Regular expression instances and the RegExp object.
Also, there are two ways to create regular expression instances:
using the /regex/ syntax and
using new RegExp('regex');
Each of these will create new regular expression instance each time.
However there is only ONE global RegExp object.
var input = 'abcdef';
var r1 = /(abc)/;
var r2 = /(def)/;
r1.exec(input);
alert(RegExp.$1); //outputs 'abc'
r2.exec(input);
alert(RegExp.$1); //outputs 'def'
The actual pattern is compiled as the script is loaded when you use Syntax 1
The pattern argument is compiled into an internal format before use. For Syntax 1, pattern is compiled as the script is loaded. For Syntax 2, pattern is compiled just before use, or when the compile method is called.
But you still could get different regular expression instances each method call. Test in chrome vs firefox
function testregex() {
var localreg = /abc/;
if (testregex.reg != null){
alert(localreg === testregex.reg);
};
testregex.reg = localreg;
}
testregex();
testregex();
It's VERY little overhead, but if you wanted exactly one regex, its safest to only create one instance outside of your function
The regex will be compiled every time you call the function if it's not in literal form.

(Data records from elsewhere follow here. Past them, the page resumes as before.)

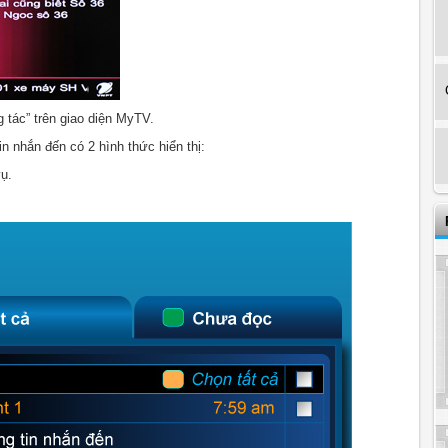
g tác” trên giao diện MyTV.
in nhắn đến có 2 hình thức hiển thị:
ụ.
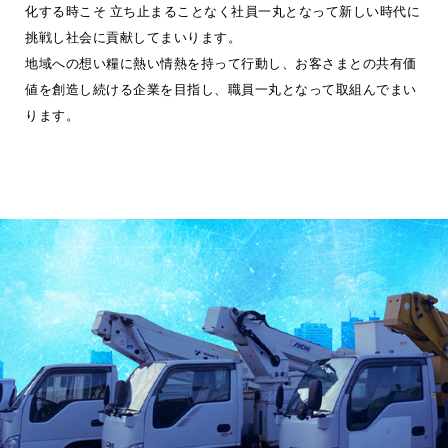
化する時こそ 立ち止まることなく社員一丸となって新しい時代に
挑戦し社会に貢献してまいります。
地域への想い糧に熱い情熱を持って行動し、お客さまとの共有価
値を創造し続ける企業を目指し、職員一丸となって取組んでまい
ります。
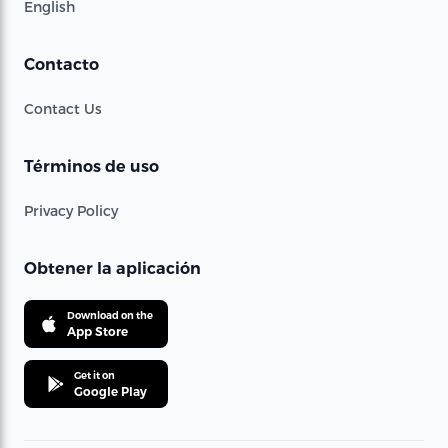
English
Contacto
Contact Us
Términos de uso
Privacy Policy
Obtener la aplicación
Download on the
App Store
Get it on
Google Play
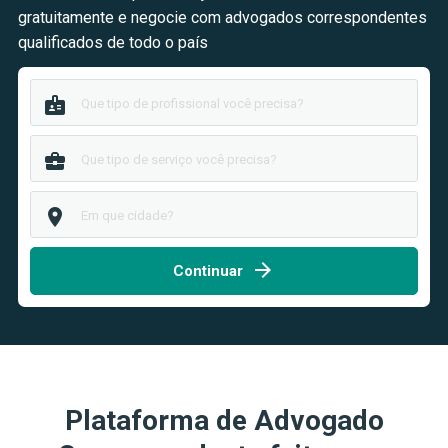
gratuitamente e negocie com advogados correspondentes
qualificados de todo o país
badge
business_center
room
arrow_forward
Continuar
Plataforma de Advogado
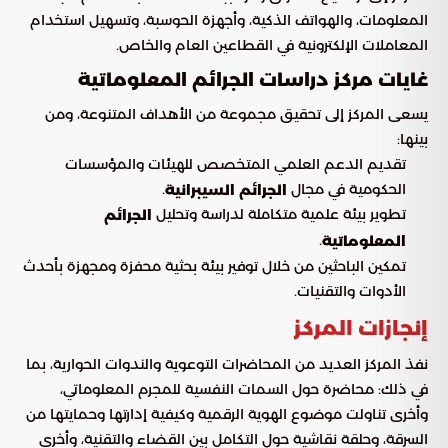
المعلومات، والهواتف الذكية، وأجهزة الحوسبة، وتسهيل استخدام
المعاملات الإلكترونية في القطاعين العام والخاص.
غايات مركز دراسات الجرائم المعلوماتية
يسعى المركز إلى تحقيق مجموعة من الأهداف المتنوعة، ومن
بينها:
تقديم الدعم العلمي المتخصص للهيئات والمؤسسات
الحكومية في مجال
.
الجرائم السيبرانية
تطوير بيئة علمية متكاملة لدراسة وتحليل
الجرائم
.
المعلوماتية
تمكين الباحثين من خلال توفير بيئة بحثية محفزة ومجهزة بأحدث
الأدوات والتقنيات.
إنجازات المركز
نفذ المركز العديد من المحاضرات التوعوية والندوات الحوارية، بما
في ذلك: محاضرة حول السمات النفسية للمجرم المعلوماتي،
وأخرى تناولت موضوع الهوية الرقمية وكيفية إدارتها وحمايتها من
السرقة، وحلقة نقاشية حول التكامل بين القضاء والتقنية، وأخرى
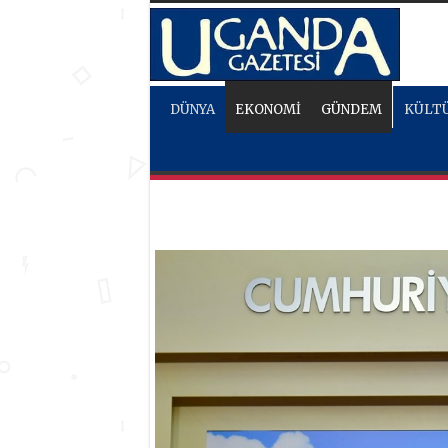
DÜNYA
EKONOMİ
GÜNDEM
KÜLTÜ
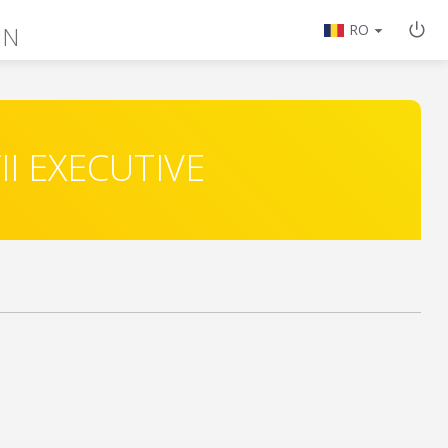
IN
RO
II EXECUTIVE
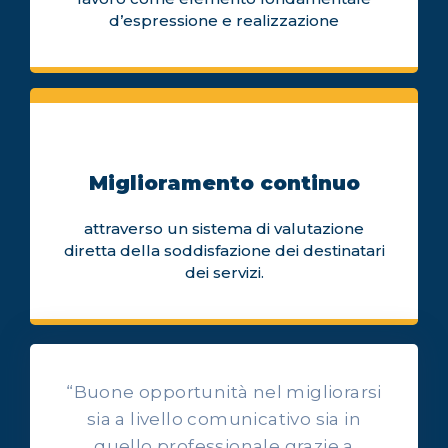
d’espressione e realizzazione
Miglioramento continuo
attraverso un sistema di valutazione
diretta della soddisfazione dei destinatari
dei servizi.
“Buone opportunità nel migliorarsi
sia a livello comunicativo sia in
quello professionale grazie a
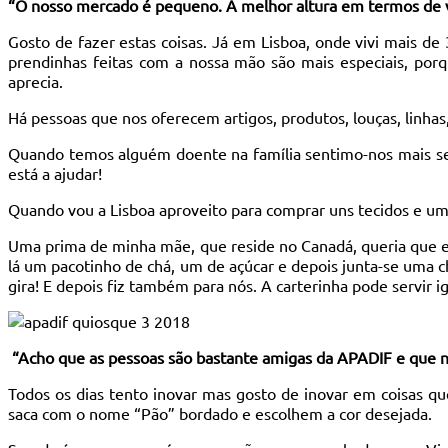
“O nosso mercado é pequeno. A melhor altura em termos de
Gosto de fazer estas coisas. Já em Lisboa, onde vivi mais de
prendinhas feitas com a nossa mão são mais especiais, po
aprecia.
Há pessoas que nos oferecem artigos, produtos, louças, linhas, 
Quando temos alguém doente na família sentimo-nos mais se
está a ajudar!
Quando vou a Lisboa aproveito para comprar uns tecidos e uma
Uma prima de minha mãe, que reside no Canadá, queria que eu
lá um pacotinho de chá, um de açúcar e depois junta-se uma c
gira! E depois fiz também para nós. A carterinha pode servir i
“Acho que as pessoas são bastante amigas da APADIF e que no
Todos os dias tento inovar mas gosto de inovar em coisas q
saca com o nome “Pão” bordado e escolhem a cor desejada.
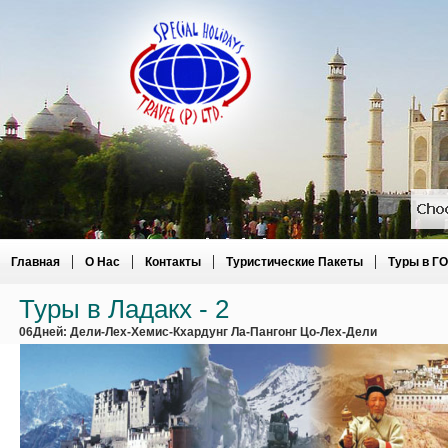
|
|
|
|
Главная
О Нас
Контакты
Туристические Пакеты
Туры в Г
Туры в Ладакх - 2
06Дней: Дели-Лех-Хемис-Кхардунг Ла-Пангонг Цо-Лех-Дели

Since you are including it in a literal form, you've got nothing to worry about.
Here's a quote from websina.com:
Regular expression literals provide compilation of the regular expression when the script is evaluated. When the regular expression will remain constant, use this for better performance.
Calling the constructor function of the RegExp object, as follows:
re = new RegExp("ab+c")
Using the constructor function provides runtime compilation of the regular expression. Use the constructor function when you know the regular expression pattern will be changing, or you don't know the pattern and are getting it from another source, such as user input.